Der französische Apotheker Bruno Pichon wurde 2016 mit einem provisorischen Berufsverbot sanktioniert, weil er sich mit der Begründung, dass diese auch abtreibend wirke geweigert hatte, eine Spirale zu verkaufen. Nun hat der Apotheker mit der Unterstützung des „European Center for Law and Justice“ (ECLJ) den Europäischen Gerichtshof für Menschenrechte (EGMR) angerufen, um die Respektierung seiner Gewissensfreiheit durchzusetzen (EMRK, Art. 9). Bis zu einem Urteil können Jahre vergehen.
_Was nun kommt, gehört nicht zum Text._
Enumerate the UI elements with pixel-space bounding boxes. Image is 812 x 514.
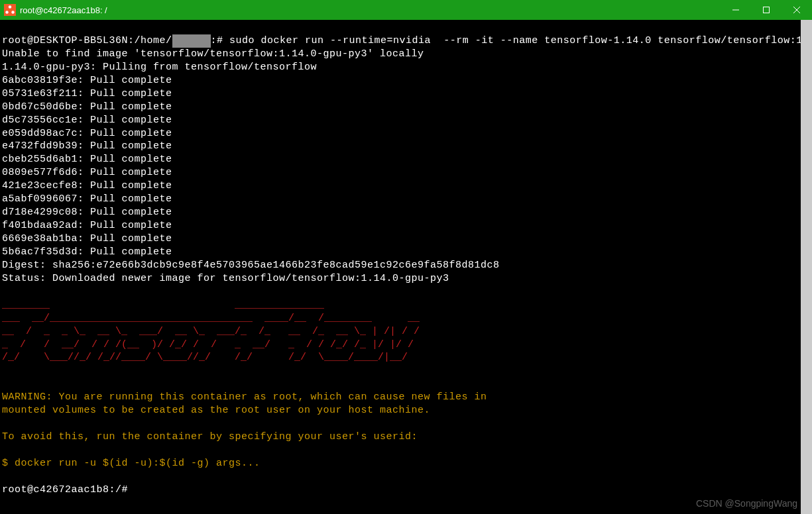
layer-line: 0809e577f6d6: Pull complete <box>2 167 172 178</box>
svg-rect-4 <box>764 7 770 13</box>
minimize-button[interactable] <box>721 0 751 20</box>
layer-line: 05731e63f211: Pull complete <box>2 88 172 99</box>
layer-line: d718e4299c08: Pull complete <box>2 207 172 218</box>
ubuntu-icon <box>4 4 16 16</box>
final-prompt: root@c42672aac1b8:/# <box>2 484 128 495</box>
svg-point-2 <box>11 11 15 14</box>
scrollbar-thumb[interactable] <box>801 20 812 514</box>
layer-line: cbeb255d6ab1: Pull complete <box>2 154 172 165</box>
layer-line: f401bdaa92ad: Pull complete <box>2 220 172 231</box>
maximize-button[interactable] <box>751 0 782 20</box>
warning-block: WARNING: You are running this container … <box>2 391 487 469</box>
layer-line: d5c73556cc1e: Pull complete <box>2 115 172 126</box>
tensorflow-ascii-art: ________ _______________ ___ __/________… <box>2 299 420 364</box>
window-title: root@c42672aac1b8: / <box>20 5 107 15</box>
titlebar-left: root@c42672aac1b8: / <box>4 4 107 16</box>
layer-line: 421e23cecfe8: Pull complete <box>2 180 172 191</box>
layer-line: e4732fdd9b39: Pull complete <box>2 140 172 152</box>
output-not-found: Unable to find image 'tensorflow/tensorf… <box>2 48 424 60</box>
layer-line: 5b6ac7f35d3d: Pull complete <box>2 246 172 258</box>
layer-line: a5abf0996067: Pull complete <box>2 193 172 205</box>
close-button[interactable] <box>782 0 812 20</box>
layer-line: 6abc03819f3e: Pull complete <box>2 75 172 86</box>
window-titlebar: root@c42672aac1b8: / <box>0 0 812 20</box>
svg-point-1 <box>5 11 9 14</box>
watermark: CSDN @SongpingWang <box>696 498 797 509</box>
scrollbar-track[interactable] <box>801 20 812 514</box>
layer-line: 6669e38ab1ba: Pull complete <box>2 233 172 244</box>
prompt-line: root@DESKTOP-BB5L36N:/home/ :# sudo dock… <box>2 35 812 46</box>
window-controls <box>721 0 812 20</box>
svg-point-0 <box>9 5 12 9</box>
layer-line: 0bd67c50d6be: Pull complete <box>2 101 172 113</box>
digest-line: Digest: sha256:e72e66b3dcb9c9e8f4e570396… <box>2 260 500 271</box>
layer-line: e059dd98ac7c: Pull complete <box>2 128 172 139</box>
output-pulling: 1.14.0-gpu-py3: Pulling from tensorflow/… <box>2 62 317 73</box>
terminal-area[interactable]: root@DESKTOP-BB5L36N:/home/ :# sudo dock… <box>0 20 812 498</box>
status-line: Status: Downloaded newer image for tenso… <box>2 273 449 284</box>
Apotheker stehen bei der Abgabe abtreibender Mittel an vorderster Front. Dennoch ist, im Unterschied zu anderen medizinischen Berufen, ihr Recht, Gewissensvorbehalte anzubringen, in der französischen Gesetzgebung nicht explizit anerkannt. Diese Ungerechtigkeit hat gemäss Nachforschungen des ECLJ Auswirkungen auf den Alltag vieler Apotheker, die nicht in Kauf nehmen wollen, gegen ihr Gewissen zu handeln.
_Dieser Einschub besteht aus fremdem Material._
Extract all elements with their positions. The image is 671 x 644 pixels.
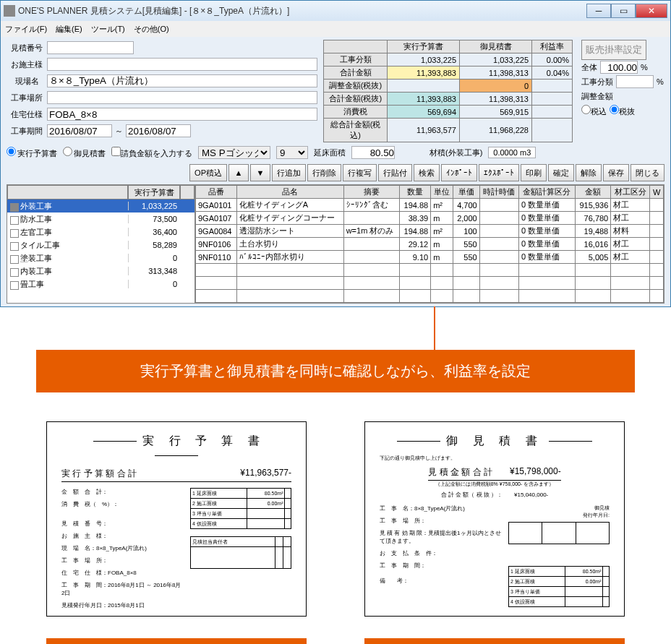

In einem Dokumentarfilm des ECLJ zu diesem Thema erklärt die Apothekerin Élodie: „Die Pille danach verhindert die Einnistung der Eizelle und ich kann dieses kleine Wesen nicht daran hindern zu leben (…), aus Gewissensgründen kann ich es nicht.“ Leider mussten Élodie und ihre Studienfreunde, welche die Abgabe der Pille danach oder der Spirale ebenfalls nicht mit ihrem Gewissen vereinbaren können, feststellen, dass dies in der Praxis nicht toleriert wird. Sie waren gezwungen, auf die Ausübung ihres Berufs zu verzichten oder sie wurden entlassen.

2016 haben in einer Befragung 85 Prozent der französischen Apotheker die Einführung einer Gewissensklausel in ihrem Berufscodex gefordert. Doch die sozialistische Regierung unter Präsident François Hollande war dagegen, weil sie dadurch das „Recht“ auf Abtreibung in Gefahr sah.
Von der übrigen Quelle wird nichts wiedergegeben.